##### Material for the task
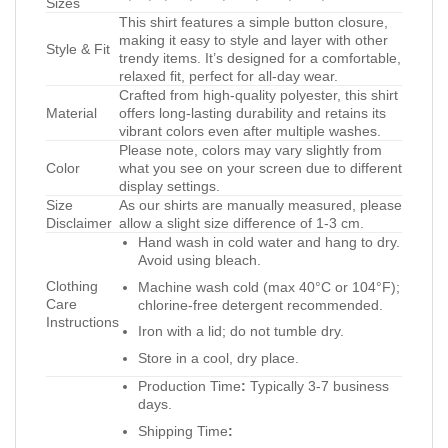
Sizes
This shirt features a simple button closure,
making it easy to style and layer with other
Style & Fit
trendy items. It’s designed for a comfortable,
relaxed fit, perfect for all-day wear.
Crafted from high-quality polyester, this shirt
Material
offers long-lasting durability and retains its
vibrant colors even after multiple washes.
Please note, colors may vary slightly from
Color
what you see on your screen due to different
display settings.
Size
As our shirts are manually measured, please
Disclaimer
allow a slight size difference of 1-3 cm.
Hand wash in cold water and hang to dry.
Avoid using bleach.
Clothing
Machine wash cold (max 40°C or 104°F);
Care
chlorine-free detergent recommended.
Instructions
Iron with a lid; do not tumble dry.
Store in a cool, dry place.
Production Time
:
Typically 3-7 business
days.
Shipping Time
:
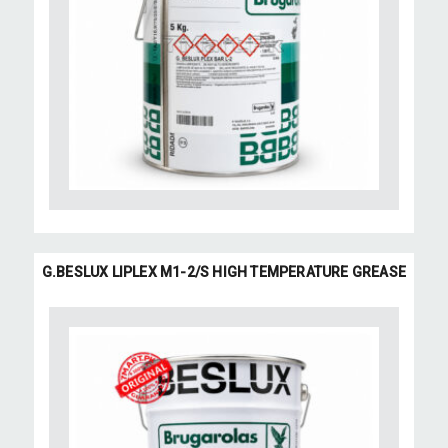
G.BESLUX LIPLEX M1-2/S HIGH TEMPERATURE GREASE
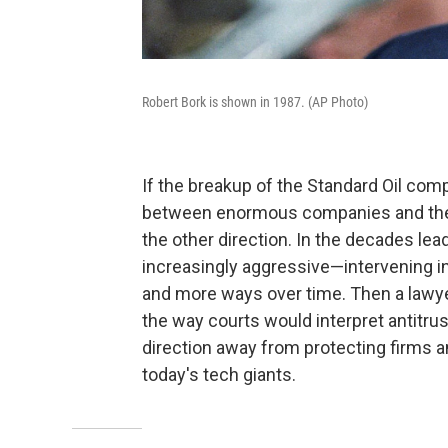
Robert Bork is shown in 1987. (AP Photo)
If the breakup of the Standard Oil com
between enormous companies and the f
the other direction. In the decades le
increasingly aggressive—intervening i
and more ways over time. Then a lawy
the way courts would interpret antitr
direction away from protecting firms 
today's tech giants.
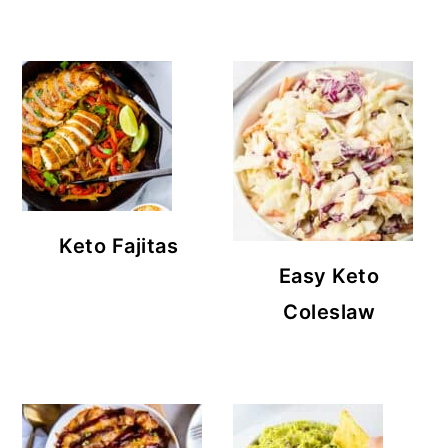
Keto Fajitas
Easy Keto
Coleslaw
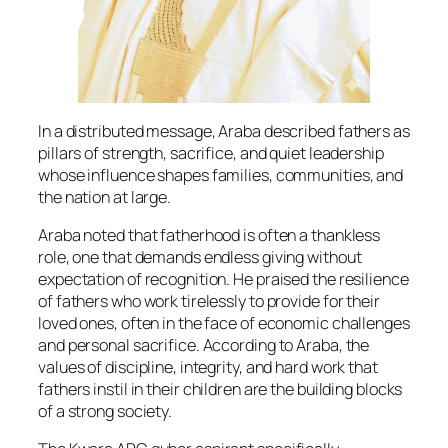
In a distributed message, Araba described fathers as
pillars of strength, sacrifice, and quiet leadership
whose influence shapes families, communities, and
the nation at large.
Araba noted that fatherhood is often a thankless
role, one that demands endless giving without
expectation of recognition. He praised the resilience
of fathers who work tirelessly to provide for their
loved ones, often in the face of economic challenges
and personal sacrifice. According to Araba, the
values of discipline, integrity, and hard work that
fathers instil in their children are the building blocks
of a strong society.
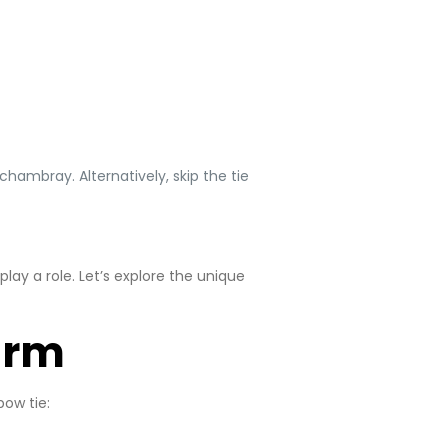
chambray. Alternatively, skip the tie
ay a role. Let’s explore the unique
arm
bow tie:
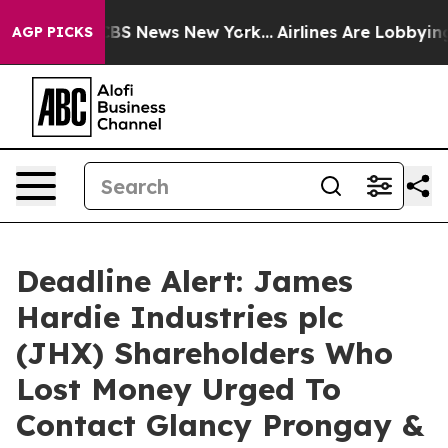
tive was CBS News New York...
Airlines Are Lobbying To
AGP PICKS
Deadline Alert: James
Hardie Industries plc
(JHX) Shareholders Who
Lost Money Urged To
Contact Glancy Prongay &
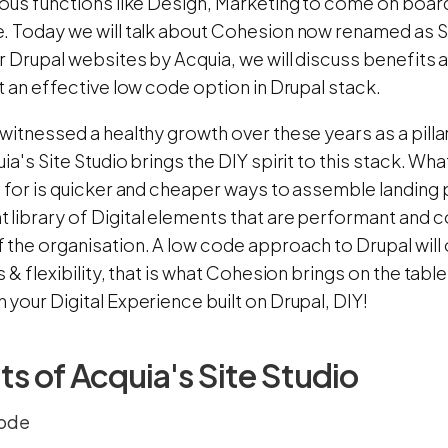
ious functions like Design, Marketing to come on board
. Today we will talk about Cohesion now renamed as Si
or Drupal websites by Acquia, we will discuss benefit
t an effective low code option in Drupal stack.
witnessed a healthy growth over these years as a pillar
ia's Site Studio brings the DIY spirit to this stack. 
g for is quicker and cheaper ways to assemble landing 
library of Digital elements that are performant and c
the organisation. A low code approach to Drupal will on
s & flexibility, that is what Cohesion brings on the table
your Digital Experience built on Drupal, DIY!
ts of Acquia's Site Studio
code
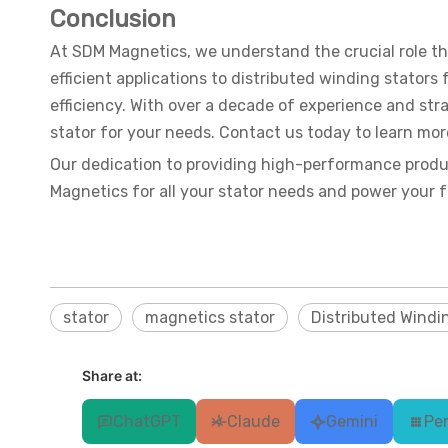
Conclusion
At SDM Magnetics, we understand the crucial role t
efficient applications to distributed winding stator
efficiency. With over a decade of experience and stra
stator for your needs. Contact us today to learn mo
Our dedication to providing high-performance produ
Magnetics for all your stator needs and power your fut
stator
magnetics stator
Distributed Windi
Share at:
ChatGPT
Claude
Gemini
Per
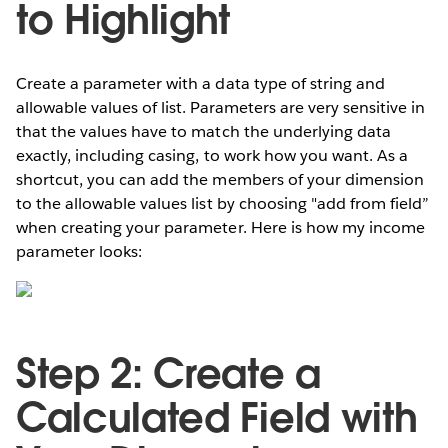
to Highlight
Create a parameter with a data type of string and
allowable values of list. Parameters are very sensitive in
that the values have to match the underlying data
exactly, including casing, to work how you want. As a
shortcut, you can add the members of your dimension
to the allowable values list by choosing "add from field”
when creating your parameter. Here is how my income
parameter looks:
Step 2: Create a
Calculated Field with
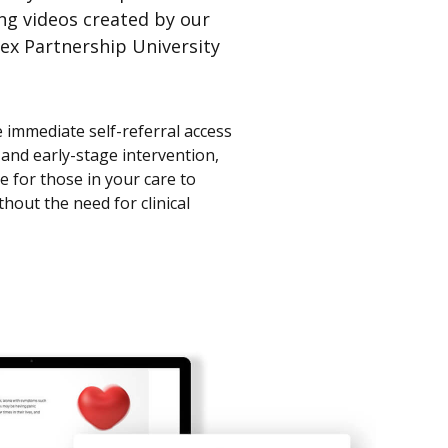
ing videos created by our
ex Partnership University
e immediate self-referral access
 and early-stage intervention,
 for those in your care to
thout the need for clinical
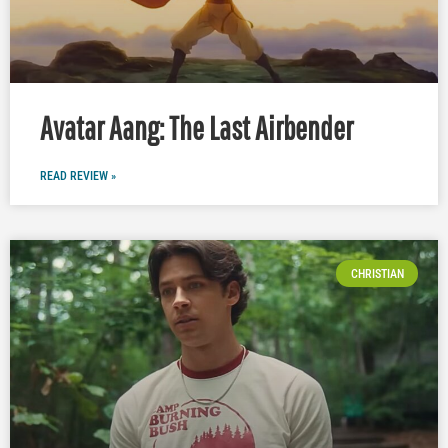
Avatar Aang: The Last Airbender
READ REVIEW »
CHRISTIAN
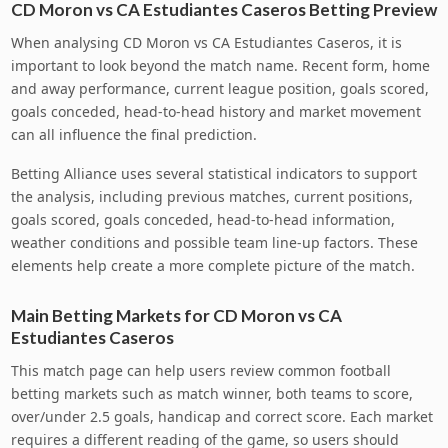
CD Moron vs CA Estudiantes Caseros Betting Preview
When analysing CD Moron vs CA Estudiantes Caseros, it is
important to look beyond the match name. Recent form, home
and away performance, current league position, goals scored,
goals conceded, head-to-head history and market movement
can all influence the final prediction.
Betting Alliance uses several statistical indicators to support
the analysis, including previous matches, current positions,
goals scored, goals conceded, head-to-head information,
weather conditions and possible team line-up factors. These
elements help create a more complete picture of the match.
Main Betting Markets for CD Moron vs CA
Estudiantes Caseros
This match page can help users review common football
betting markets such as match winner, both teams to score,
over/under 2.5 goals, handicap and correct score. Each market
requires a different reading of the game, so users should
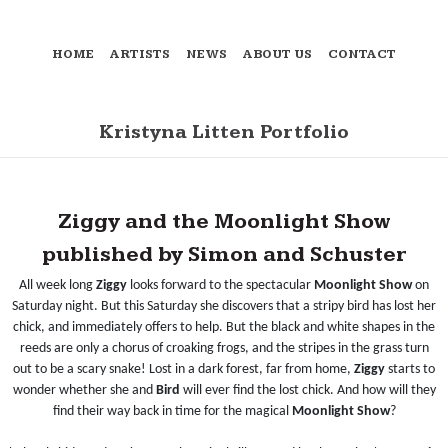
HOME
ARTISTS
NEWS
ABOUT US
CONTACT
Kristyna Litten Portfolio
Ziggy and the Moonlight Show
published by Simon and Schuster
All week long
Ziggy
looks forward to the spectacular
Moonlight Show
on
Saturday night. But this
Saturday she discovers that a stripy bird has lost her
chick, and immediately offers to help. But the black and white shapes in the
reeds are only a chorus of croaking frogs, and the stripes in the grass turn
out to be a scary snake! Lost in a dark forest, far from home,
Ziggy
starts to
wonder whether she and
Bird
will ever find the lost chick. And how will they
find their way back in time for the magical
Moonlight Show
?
##########
Required work:
Your answer must consist solely of the lines above between the line holding "and away performance, current" and the line holding "goals scored, goals", inclusive, copied exactly.

Task result:
and away performance, current league position, goals scored,
goals conceded, head-to-head history and market movement
can all influence the final prediction.
Betting Alliance uses several statistical indicators to support
the analysis, including previous matches, current positions,
goals scored, goals conceded, head-to-head information,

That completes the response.